J’avais l’âme meurtrie, le regard soupçonneux,
J’étais éparpillé défaisant mille nœuds,
Nul être à qui confier mes pesantes pensées.

Quand elle est apparue, comme par un sortilège,
Surgissant de nulle part, aux confins de ma peine,
J’ai vu soudainement se refermer le piège,
C’était inespéré qu’elle entre dans ma chaîne,
Qu’elle laisse s’échapper le torrent de ma haine,
Sans mot dire, écoutant, opinant, rassurante,
Elle répandait un baume à l’effluve enivrante.

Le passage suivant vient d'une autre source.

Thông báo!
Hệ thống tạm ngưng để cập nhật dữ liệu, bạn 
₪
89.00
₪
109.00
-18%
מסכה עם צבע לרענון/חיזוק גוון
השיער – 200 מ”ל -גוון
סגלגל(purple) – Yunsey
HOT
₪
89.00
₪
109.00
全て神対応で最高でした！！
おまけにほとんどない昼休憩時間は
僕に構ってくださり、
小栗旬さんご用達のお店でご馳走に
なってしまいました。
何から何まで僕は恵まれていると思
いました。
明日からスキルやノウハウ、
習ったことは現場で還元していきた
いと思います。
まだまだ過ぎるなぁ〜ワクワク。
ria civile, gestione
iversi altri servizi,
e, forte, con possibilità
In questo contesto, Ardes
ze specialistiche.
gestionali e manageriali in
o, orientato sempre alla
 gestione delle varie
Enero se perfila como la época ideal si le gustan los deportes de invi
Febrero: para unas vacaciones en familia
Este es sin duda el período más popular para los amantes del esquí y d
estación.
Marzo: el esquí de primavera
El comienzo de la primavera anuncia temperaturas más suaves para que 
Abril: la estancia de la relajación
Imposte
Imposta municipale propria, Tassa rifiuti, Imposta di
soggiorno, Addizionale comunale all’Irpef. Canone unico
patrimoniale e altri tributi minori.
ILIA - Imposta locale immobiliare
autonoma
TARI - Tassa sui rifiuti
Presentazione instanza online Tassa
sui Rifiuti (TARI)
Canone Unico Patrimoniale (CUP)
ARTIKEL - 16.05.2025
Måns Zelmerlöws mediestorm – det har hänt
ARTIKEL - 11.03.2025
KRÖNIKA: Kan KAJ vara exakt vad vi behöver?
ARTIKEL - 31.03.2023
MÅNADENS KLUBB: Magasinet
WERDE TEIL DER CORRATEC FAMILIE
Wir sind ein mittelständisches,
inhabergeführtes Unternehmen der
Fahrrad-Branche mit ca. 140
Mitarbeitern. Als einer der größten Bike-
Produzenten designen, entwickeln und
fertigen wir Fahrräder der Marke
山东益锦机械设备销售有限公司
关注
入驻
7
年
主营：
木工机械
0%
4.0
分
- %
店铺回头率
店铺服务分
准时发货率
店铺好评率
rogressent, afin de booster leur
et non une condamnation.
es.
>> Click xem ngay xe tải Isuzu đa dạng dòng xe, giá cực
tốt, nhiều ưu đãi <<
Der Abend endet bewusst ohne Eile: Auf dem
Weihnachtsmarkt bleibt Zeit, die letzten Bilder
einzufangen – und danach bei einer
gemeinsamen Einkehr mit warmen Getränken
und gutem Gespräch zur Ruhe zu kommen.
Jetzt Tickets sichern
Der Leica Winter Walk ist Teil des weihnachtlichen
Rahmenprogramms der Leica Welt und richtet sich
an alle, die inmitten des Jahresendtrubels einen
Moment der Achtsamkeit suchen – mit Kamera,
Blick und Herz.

Je déversais des heures un flot de désespoir,
J’étalais devant elle sans pudeur mais sans honte,
Mes blessantes pensées ce que nul ne raconte,
De peur que ne s’altère l’image dans le miroir.

Quand il advint enfin que le flot fut tarit,
Immédiatement je su qu’elle avait tout compris.

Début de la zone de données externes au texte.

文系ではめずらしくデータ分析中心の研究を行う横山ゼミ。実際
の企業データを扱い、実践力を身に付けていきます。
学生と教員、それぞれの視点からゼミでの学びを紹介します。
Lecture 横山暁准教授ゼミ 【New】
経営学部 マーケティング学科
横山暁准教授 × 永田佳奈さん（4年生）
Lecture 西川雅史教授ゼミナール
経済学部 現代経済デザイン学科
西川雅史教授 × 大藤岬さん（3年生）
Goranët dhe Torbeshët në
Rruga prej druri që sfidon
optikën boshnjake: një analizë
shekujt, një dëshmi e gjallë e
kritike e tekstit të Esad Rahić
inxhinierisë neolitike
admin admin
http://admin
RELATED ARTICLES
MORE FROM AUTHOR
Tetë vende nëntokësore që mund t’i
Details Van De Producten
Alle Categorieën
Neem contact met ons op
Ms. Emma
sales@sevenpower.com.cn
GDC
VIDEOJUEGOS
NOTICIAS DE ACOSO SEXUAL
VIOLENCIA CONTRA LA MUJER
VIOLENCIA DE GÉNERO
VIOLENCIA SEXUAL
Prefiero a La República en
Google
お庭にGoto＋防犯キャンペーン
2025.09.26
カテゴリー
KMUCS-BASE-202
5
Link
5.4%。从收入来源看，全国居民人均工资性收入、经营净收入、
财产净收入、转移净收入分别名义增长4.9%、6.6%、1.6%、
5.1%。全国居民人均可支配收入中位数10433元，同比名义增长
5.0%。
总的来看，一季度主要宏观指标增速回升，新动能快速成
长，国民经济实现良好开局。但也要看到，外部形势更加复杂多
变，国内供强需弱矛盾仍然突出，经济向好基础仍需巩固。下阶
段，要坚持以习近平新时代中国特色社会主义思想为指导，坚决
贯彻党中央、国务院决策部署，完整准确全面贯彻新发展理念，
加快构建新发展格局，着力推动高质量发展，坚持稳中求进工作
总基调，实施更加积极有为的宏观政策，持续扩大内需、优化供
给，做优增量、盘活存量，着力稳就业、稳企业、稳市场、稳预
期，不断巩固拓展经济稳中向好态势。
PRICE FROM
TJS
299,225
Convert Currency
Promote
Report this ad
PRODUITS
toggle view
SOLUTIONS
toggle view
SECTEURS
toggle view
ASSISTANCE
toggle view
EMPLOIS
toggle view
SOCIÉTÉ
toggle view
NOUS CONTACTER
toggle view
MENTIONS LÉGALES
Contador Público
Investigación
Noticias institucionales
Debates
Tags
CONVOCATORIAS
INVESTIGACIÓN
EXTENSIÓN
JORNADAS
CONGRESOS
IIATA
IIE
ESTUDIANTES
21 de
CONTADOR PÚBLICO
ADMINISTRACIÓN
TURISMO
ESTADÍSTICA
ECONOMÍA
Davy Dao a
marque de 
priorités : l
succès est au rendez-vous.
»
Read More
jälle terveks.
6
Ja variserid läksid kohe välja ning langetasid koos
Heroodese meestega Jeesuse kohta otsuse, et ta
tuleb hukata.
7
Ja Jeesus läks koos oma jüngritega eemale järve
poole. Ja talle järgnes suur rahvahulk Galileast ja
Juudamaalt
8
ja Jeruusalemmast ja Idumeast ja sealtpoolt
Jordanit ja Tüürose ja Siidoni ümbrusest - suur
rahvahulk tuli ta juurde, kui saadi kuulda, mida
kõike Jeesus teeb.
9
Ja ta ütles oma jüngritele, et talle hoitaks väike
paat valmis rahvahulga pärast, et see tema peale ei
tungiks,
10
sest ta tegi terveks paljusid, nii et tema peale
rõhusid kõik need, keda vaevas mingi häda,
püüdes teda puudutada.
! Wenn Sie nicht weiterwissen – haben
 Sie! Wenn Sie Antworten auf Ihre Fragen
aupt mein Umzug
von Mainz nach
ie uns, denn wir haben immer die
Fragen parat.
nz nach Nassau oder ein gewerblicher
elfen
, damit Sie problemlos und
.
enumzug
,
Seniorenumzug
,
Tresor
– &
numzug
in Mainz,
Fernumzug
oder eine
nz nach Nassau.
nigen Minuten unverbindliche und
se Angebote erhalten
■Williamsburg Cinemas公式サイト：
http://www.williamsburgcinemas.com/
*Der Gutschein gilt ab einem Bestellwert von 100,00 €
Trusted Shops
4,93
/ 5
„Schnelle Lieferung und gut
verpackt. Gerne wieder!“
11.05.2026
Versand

Ses yeux ne mentaient pas ! elle avait de la peine,
Elle semblait partager mon immense fardeau,
Complice silencieuse sur le frêle radeau,
Qui regagnait la berge et raccrochait sa chaîne.

Elle parla à son tour avec dans le regard,
Cette chaleur intense qui dévore et qui broie,
Elle parla de sa vie, des rencontres des hasards,
Qui la virent larguer les amarres de sa foi.

Elle cherchait aussi un havre et un salut,
Défaite par la vie, abandonnée, brisée,
Elle taisait ses souffrances et recherchait son but.

L’égoïste litanie de mes noires pensées,
Apparaissait soudain dérisoire, compassée,
Je voulus m’excuser, lui proposer mon aide,
Alors que ce faisant j’avais rompu le charme;
Il fallait seulement que j’écoute pour que cède,
Ses dernières défenses, qu’elle rende ses armes,
Et devenions complices, en partageant nos larmes.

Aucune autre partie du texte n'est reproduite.